Hey, Remember How You Wanted To Travel More in 2012? Well, There’s Still Time! Come With Me On A Little Excursion!

December 31, 2012


Well, it’s New Year’s Eve, and you know what that means – it means I recently looked at my pathetically incomplete list of resolutions for 2012 and got seriously depressed.

This is what comes up when you do a search for "shrinking violet."  Seriously, internet... you have problems.

This is what comes up when you do a Google search for “shrinking violet flower.” Seriously, Internet… you have problems.

But maybe that’s because my resolutions were all wrong.  For a look at how to do resolutions right, please head over to my guest post at A Clown On Fire, and have a read.

Now, you may not have heard of Le Clown and A Clown On Fire, because he’s a shy, delicate flower of a man.

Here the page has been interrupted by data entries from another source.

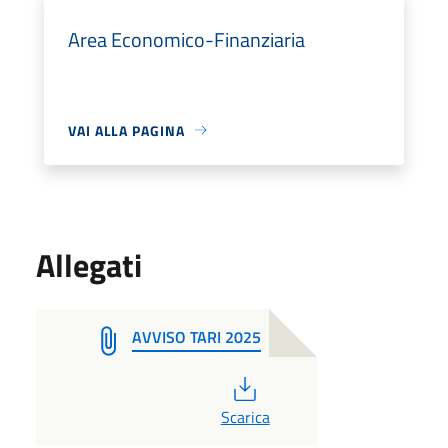
Area Economico-Finanziaria
VAI ALLA PAGINA
Allegati
AVVISO TARI 2025
PDF
Scarica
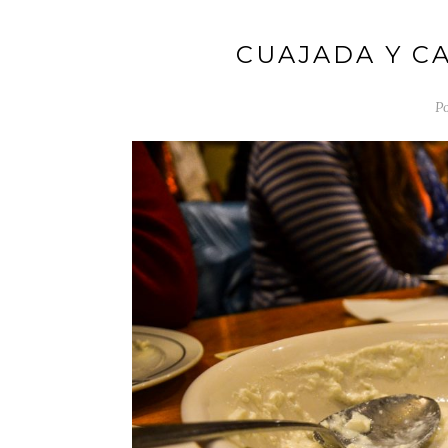
CUAJADA Y C
Po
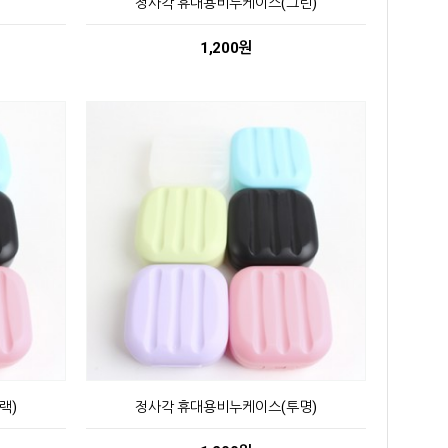
정사각 휴대용비누케이스(그린)
1,200원
랙)
정사각 휴대용비누케이스(투명)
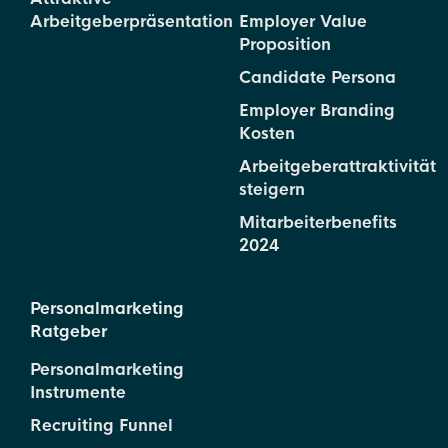
Arbeitgeberpräsentation
Employer Value
Proposition
Candidate Persona
Employer Branding
Kosten
Arbeitgeberattraktivität
steigern
Mitarbeiterbenefits
2024
Personalmarketing
Ratgeber
Personalmarketing
Instrumente
Recruiting Funnel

Shrinking from the spotlight like a, uh, a different type of flower – one that shrinks from light.  Is there such a thing?  Shrinking Violet is a thing, isn’t it?

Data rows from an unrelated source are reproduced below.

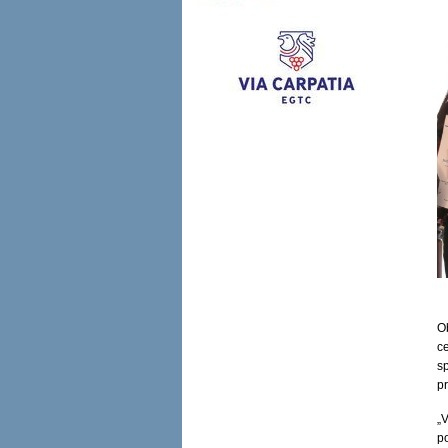
O
c
s
pr
„
p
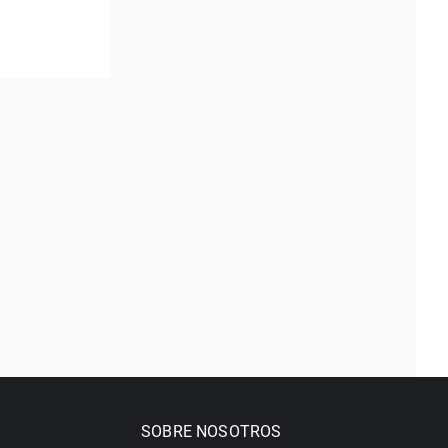
SOBRE NOSOTROS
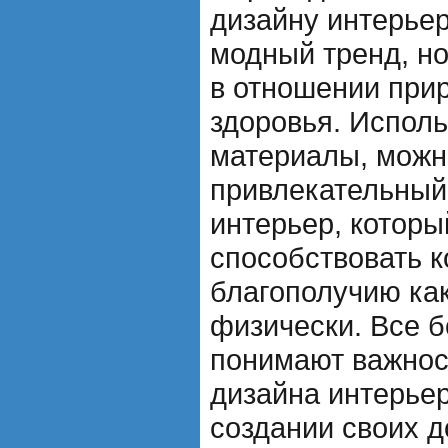
дизайну интерьер
модный тренд, но
в отношении при
здоровья. Испол
материалы, можн
привлекательный
интерьер, которы
способствовать 
благополучию как
физически. Все 
понимают важнос
дизайна интерьер
создании своих д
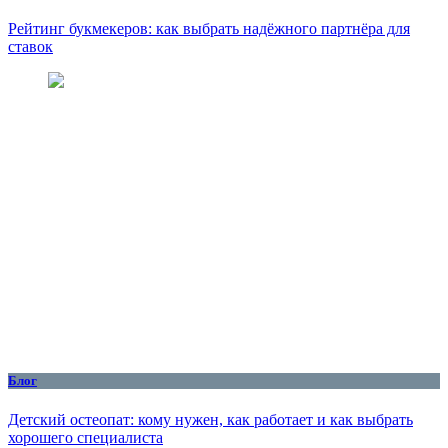
Рейтинг букмекеров: как выбрать надёжного партнёра для
ставок
Блог
Детский остеопат: кому нужен, как работает и как выбрать
хорошего специалиста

But I kid, of course.  If you, dear reader, are yourself a blogger it’s unlikely you’ve missed Le Clown’s scorched-earth campaign across the interwebs to dominate all things bloggy.  In an impressively short period of time he has made his site known across the far reaches of Word Pressdom.  In fact, if you are not a blogger, he may be coming to your house soon to draw you in to his world, so you might put a cheese plate together or something.  Make that some poutine and Molson’s, because he’s Canadian.

Anyhoo, he’s invited me to close out his year, and his December marathon of guest bloggers.  I hope you’ll head over there and check out the post.

Regardless: Happy New Year, everyone.  Thanks for reading and helping make The Byronic Man what it is.  I hope the new year is everything you want it to be.

About The Byronic Man

Recently voted "The Best Humor Site in America That I, Personally, Write," The Byronic Man is sometimes fiction, but sometimes autobiography. And sometimes cultural criticism. Oh, and occasionally reviews. Okay, it's all those different things, but always humorous. Except on the occasions that it's not. Ah, geez. Look, it's a lot of things, okay? You might like it, is the point.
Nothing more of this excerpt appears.